Bureau d’études ou contrepouvoir ? Où va le Cnese ? Ce sont les questions, déjà anciennes, que se posent de nombreux observateurs de la sphère socio-économique algérienne après le départ de son ancien président Réda Tir.

Par Khaled Remouche
Son remplaçant, Khelladi Sidi Mohamed Bouchenak aura fort à faire. Il est attendu sur la convocation rapide de la nouvelle composante du Cnese pour plancher sur le rapport de conjoncture et d’autres dossiers lourds déjà examinés par le Cnese, comme ceux relatifs à la politique de subventions, la hausse des prix, la politique des salaires… mais surtout sur la future trajectoire du conseil, à savoir une force critique à l’égard des politiques publiques ou simple bureau d’études.
Le changement-surprise à la tête du Conseil national économique et social et environnemental (Cnese) pose des interrogations sur les raisons d’une telle désignation. «Il était attendu que le président du Cnese, Redha Tir, soit changé. Il n’a pu réunir sa nouvelle composante en plénière en décembre comme annoncé, car il a consommé tout le budget de 2021 et ne pouvait le faire», confie une source sûre proche du conseil. C’est l’un des griefs retenus pour mettre fin aux fonctions du président du Cnese. Un ancien responsable du Cnese reproche au prédécesseur du nouveau premier responsable du conseil beaucoup d’effets d’annonce, de faire de cette institution, renforcée dans ses prérogatives par la nouvelle Constitution, un bureau d’études et non un contrepouvoir. Résultat des courses, point de rapport de conjoncture, une tradition depuis la naissance du Cnese du fait que sa composante ne se soit pas réunie depuis plusieurs années en plénière. Il a fallu, également, plusieurs années pour renouveler sa composante. «Je ne comprends pas cette ambition de faire du Cnese un bureau d’études. Il existe des bureaux d’études qui travaillent en Algérie et qui sont beaucoup plus riches en capital humain comme l’INSEG, KPMG ou Ernest Young. Son principal rôle devrait être un contrepouvoir. On n’a pas compris également que le rôle du conseil est de donner la voix à des catégories sociales comme la société civile, les syndicats, le patronat qui doivent donner leur avis avant le vote d’une loi comme, par exemple, la loi de finances, comme cela se fait en France.

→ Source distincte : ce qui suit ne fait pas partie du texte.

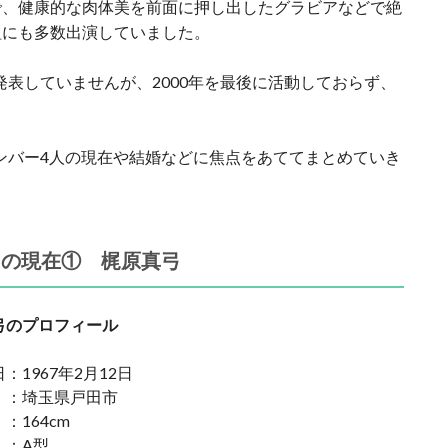
で、健康的な肉体美を前面に押し出したグラビアなどで絶
組にも多数出演していました。
発表していませんが、2000年を最後に活動しておらず、
ンバー4人の現在や結婚などに焦点をあててまとめていき
ーの現在① 梶原真弓
弓のプロフィール
：1967年2月12日
 ：埼玉県戸田市
164cm
 ：A型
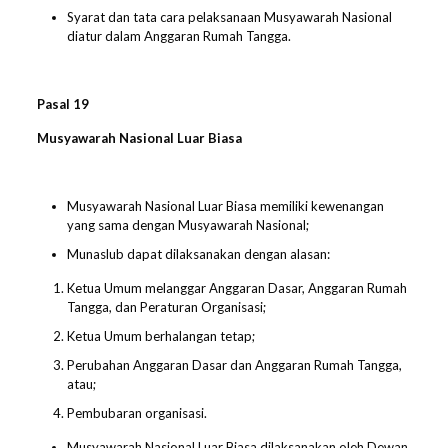
Syarat dan tata cara pelaksanaan Musyawarah Nasional
diatur dalam Anggaran Rumah Tangga.
Pasal 1
9
Musyawarah Nasional Luar Biasa
Musyawarah Nasional Luar Biasa memiliki kewenangan
yang sama dengan Musyawarah Nasional;
Munaslub dapat dilaksanakan dengan alasan:
Ketua Umum melanggar Anggaran Dasar, Anggaran Rumah
Tangga, dan Peraturan Organisasi;
Ketua Umum berhalangan tetap;
Perubahan Anggaran Dasar dan Anggaran Rumah Tangga,
atau;
Pembubaran organisasi.
Musyawarah Nasional Luar Biasa dilaksanakan oleh Dewan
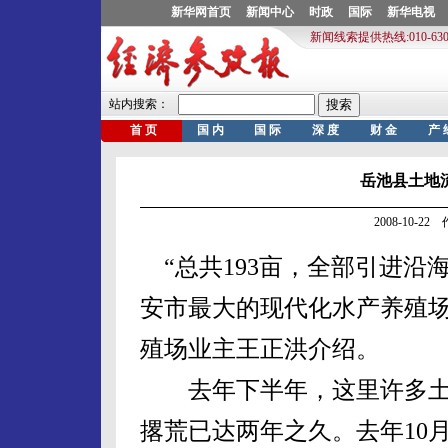
岳池县土地流
2008-10-2
“总共193亩，全部引进沿
安市最大的现代化水产养殖场
殖场业主王正洪介绍。
去年下半年，这里许多土
撂荒已达两年之久。去年10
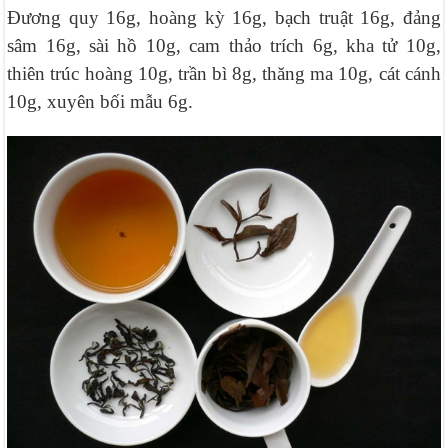
Đương quy 16g, hoàng kỳ 16g, bạch truật 16g, đảng
sâm 16g, sài hồ 10g, cam thảo trích 6g, kha tử 10g,
thiên trúc hoàng 10g, trần bì 8g, thăng ma 10g, cát cánh
10g, xuyên bối mẫu 6g.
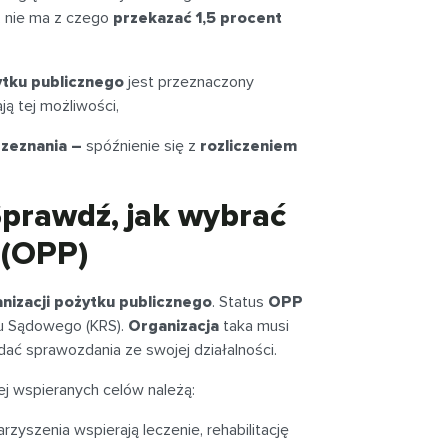
, nie ma z czego
przekazać 1,5 procent
ytku publicznego
jest przeznaczony
ją tej możliwości,
 zeznania –
spóźnienie się z
rozliczeniem
prawdź, jak wybrać
 (OPP)
nizacji pożytku publicznego
. Status
OPP
ru Sądowego (KRS).
Organizacja
taka musi
adać sprawozdania ze swojej działalności.
iej wspieranych celów należą:
rzyszenia wspierają leczenie, rehabilitację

Le rôle du conseil est également de dégager des consensus sur des questions sociales, économiques, environnementales qui préoccupent les citoyens», soutient un ancien membre du Cnese.
Redha Tir a tenté de doter le Cnese d’une administration forte par une ressource humaine qualifiée et le recrutement de nouveaux experts. Il a renouvelé la composante du Cnese, un cocktail de représentants de la société civile, de la jeunesse, de responsables d’institutions publiques, de structures publiques, du patronat public et privé, du secteur bancaire et des assurances, de corporations (agriculture, commerce, santé…). Les différentes régions du pays sont également représentées dans cette nouvelle composante. La particularité de ce Cnese est l’intégration des questions environnementales et de développement durable dans les travaux du conseil et, partant, l’inclusion dans cette composante de représentants de ce secteur d’activité.
La question est de savoir surtout si cette nouvelle composante est réellement représentative des forces vives de la nation. Bémol cependant, cet effort n’a pas été couronné par une première réunion plénière de toute cette nouvelle composante. L’autre reproche fait à Redha Tir est d’avoir complètement ignoré les chevilles ouvrières ou les anciens membres du Cnese qui ont contribué à faire de cette institution un véritable contrepouvoir à l’âge d’or de ce conseil, à l’époque de Salah Mentouri. Ces derniers auraient pu faire profiter le Cnese de leur expérience. Le nouveau président du Cnese, Khelladi Sidi Mohamed Bouchenak, aura ainsi fort à faire. Diplômé de l’Ecole de management de Koléa, ancien membre de la direction de l’ARPT, il aura pour mission de réunir rapidement cette nouvelle composante du Cnese en plénière et de plancher sur le rapport de conjoncture du premier ou du second semestre 2021 et d’autres dossiers lourds déjà examinés par le Cnese, comme ceux relatifs à la politique de subventions, la hausse des prix, la politique des salaires et les alternatives financières au financement budgétaire des investissements publics.
Mais le Cnese sera surtout attendu sur sa trajectoire en tant que contrepouvoir ou simple bureau d’études, sans influence sur l’évolution des politiques publiques ni sur les décisions qui concernent les préoccupations de la majorité de la population.